The Silent Sister(106)



I tried calling Danny, unsurprised when he didn’t answer. I grabbed my duffel bag and locked my apartment door before heading down to the deserted garage. My phone rang as I got in my car. Jeannie again. I would call her from the road. Right now, I was anxious to get back to New Bern. I’d drive straight to Danny’s trailer and wake him up. I had to tell him what I’d learned. I’d beg him not to talk to Harry … if he hadn’t already.

The night was pitch-black and I had the road nearly to myself. I started to call Jeannie twice, but each time tears filled my eyes and I knew my voice would shut down on me, and I stopped the call before it could go through. I was nearly to Goldsboro by the time I thought I could talk without crying.

She sounded frantic when she answered the phone. “Are you all right?” Her voice surrounded me in the car. “I’ve been so worried. I had no idea what—”

“I’m alive,” I said. “That’s about the best I can tell you.”

“What happened?” she asked.

My tears started again and I couldn’t speak.

“Oh, honey,” she said. “Tell me. Talk to me.”

“Steven Davis was my father,” I said.

She was silent and the dark air of my car filled with my sobs. I could hardly see the road in front of me.

“No,” Jeannie said finally. “I don’t believe it. I don’t want to believe it!”

I told her everything Celia had said, my words nearly unintelligible. Jeannie had to ask me half a dozen times to repeat myself. By the time I’d choked out the story, her voice was thick as well.

“If only Lisa had told your parents what was going on!” she said. “They could have done something to help her.”

“I know.”

“She was such a gentle girl,” Jeannie added. “I could never even picture her holding a gun, much less shooting one. Now it all makes sense. She would have done anything to protect you.”

“And I was horrible to her, Jeannie!” I said. “I got so upset when I was talking to her.”

“Did you tell her to stay away from New Bern?” Jeannie asked.

“She’s coming anyway,” I said. “I have to talk to Danny. I have to try to—”

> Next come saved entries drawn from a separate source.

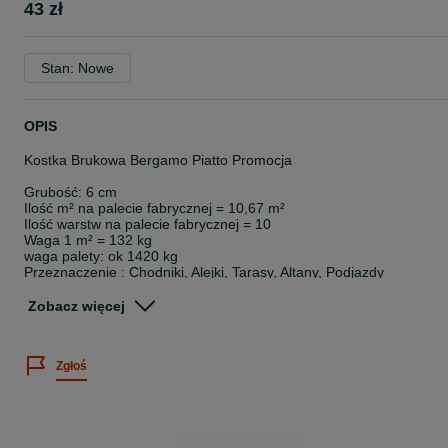
43 zł
Stan: Nowe
OPIS
Kostka Brukowa Bergamo Piatto Promocja
Grubość: 6 cm
Ilość m² na palecie fabrycznej = 10,67 m²
Ilość warstw na palecie fabrycznej = 10
Waga 1 m² = 132 kg
waga palety: ok 1420 kg
Przeznaczenie : Chodniki, Alejki, Tarasy, Altany, Podjazdy
Na palecie siedem rozmiarów kostki.
kolor: Orzechowy, Jesień
Zobacz więcej
dostępna ilość:
Orzechowy - 1216,38 m2 ( 114 palet B/F)
Jesień - 85,36 m2 ( 8 palet F )
Zgłoś
powierzchnia kostki gładka
Towar jest nowy
Kostka jest nowa, może posiadać delikatne przebarwienia lub
przybrudzenia.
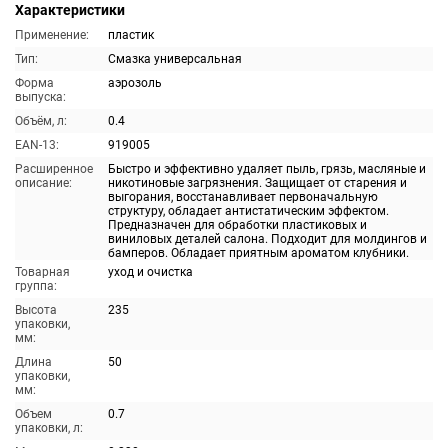
Характеристики
Применение:
пластик
Тип:
Смазка универсальная
Форма
аэрозоль
выпуска:
Объём, л:
0.4
EAN-13:
919005
Расширенное
Быстро и эффективно удаляет пыль, грязь, масляные и
описание:
никотиновые загрязнения. Защищает от старения и
выгорания, восстанавливает первоначальную
структуру, обладает антистатическим эффектом.
Предназначен для обработки пластиковых и
виниловых деталей салона. Подходит для молдингов и
бамперов. Обладает приятным ароматом клубники.
Товарная
уход и очистка
группа:
Высота
235
упаковки,
мм:
Длина
50
упаковки,
мм:
Объем
0.7
упаковки, л:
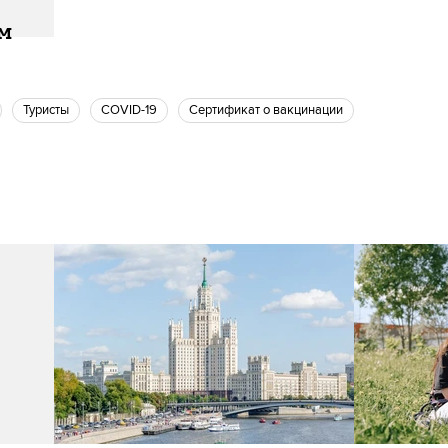
ам
Туристы
COVID-19
Сертификат о вакцинации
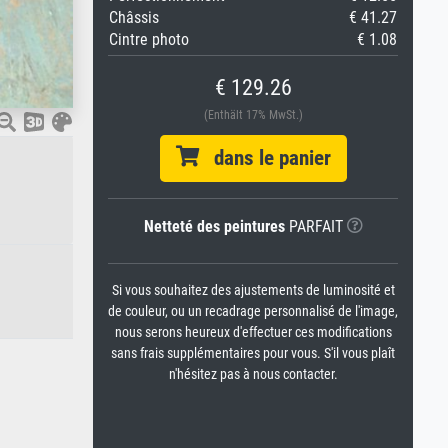
Châssis
€ 41.27
Cintre photo
€ 1.08
€ 129.26
(Enthält 17% MwSt.)
dans le panier
Netteté des peintures
PARFAIT
Si vous souhaitez des ajustements de luminosité et
de couleur, ou un recadrage personnalisé de l'image,
nous serons heureux d'effectuer ces modifications
sans frais supplémentaires pour vous. S'il vous plaît
n'hésitez pas à nous contacter.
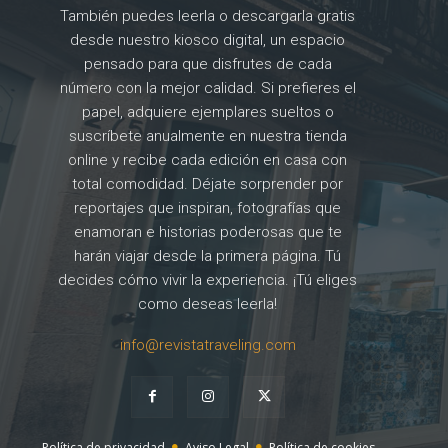
También puedes leerla o descargarla gratis
desde nuestro kiosco digital, un espacio
pensado para que disfrutes de cada
número con la mejor calidad. Si prefieres el
papel, adquiere ejemplares sueltos o
suscríbete anualmente en nuestra tienda
online y recibe cada edición en casa con
total comodidad. Déjate sorprender por
reportajes que inspiran, fotografías que
enamoran e historias poderosas que te
harán viajar desde la primera página. Tú
decides cómo vivir la experiencia. ¡Tú eliges
como deseas leerla!
info@revistatraveling.com
Política de privacidad
Aviso Legal
Política de cookies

A deer suddenly darted into the road in front of me, nothing more than a flash of tawny fur in my headlights. Reflexively, I yanked the wheel to the right as I let out a scream. My car went airborne, the steering wheel useless, the tires off the road, and I catapulted like a rocket, upside down, into the black night.





57.

Jade

Jade and Celia were quiet in the sterile breakfast room of the hotel in the morning. Across the table from them, Shane and Travis talked about the set list for that night’s concert as they wolfed down their eggs and bacon, seemingly oblivious to the strain between the two women. Jade knew that Celia was upset with her, and who wouldn’t be? She was upset with herself, but for different reasons. She wanted to see Riley again. She wanted to take a cab over to her apartment right that second, but fear held her back. The way Riley had left her the night before had been so decisive, as though she was washing her hands of Jade forever. If only she could have more time with her. She wanted to build the connection with Riley they’d never been able to have. The yearning was so all-consuming that it nearly overshadowed her fears about tonight’s concert in New Bern. Had Danny already told his cop friend? Would she be led away in handcuffs once again? Her heart sped up at the thought of her hands bound together as they’d been so long ago. She didn’t think she could take it. Twenty-three years ago, she’d been facing years in prison. That would seem like a walk in the park in comparison to what she’d be facing now. Not only had she killed someone, but she’d jumped bail and assumed a false identity and … oh, who knew what all the charges would be? At least Daddy wasn’t alive to be charged as well. That would only have doubled her distress.

All she knew was that she would confess to everything. Every charge against her—she’d accept it without argument. There would be no trial. She was never going to let Riley learn that she’d had an abusive son of a bitch for a father.

She stared down at her plate with its untouched scrambled eggs and slice of bacon, and a small pathetic sound—a whimper—escaped from her throat.

“What’s the matter?” Travis looked across the table at her, his fork in his hand. Travis was sweet. The caretaker of the rest of them, and the peacemaker, always. He hated any sort of conflict. But she couldn’t say anything to put him at ease this morning. She could only stare at her plate.

Celia put her arm around Jade’s shoulders. “It’s all right,” she said softly in her ear. “We’ll work this out somehow.”

“What are you talking about?” Shane asked. “What’s going on? What do you need to work out?”

“No big deal,” Celia said. “She’ll be okay.”

She wanted to tell the guys right now, over breakfast. They’d be caught completely off guard tonight and that seemed unfair, but Celia said they needed to “just sit with it” for a while. Jade didn’t know what that meant, but she also didn’t have the strength to argue with her about it. Celia had been gone a long time the night before and she was quiet when she returned, not wanting to talk. Jade hated the uneasiness between them. This could very well be their last few hours of freedom together, and they were destined to have a sour, miserable day leading up to … what? Would the police come for her before the concert or after? Would Riley be there or would she stay home, not wanting to watch the disaster she and Danny had set in motion?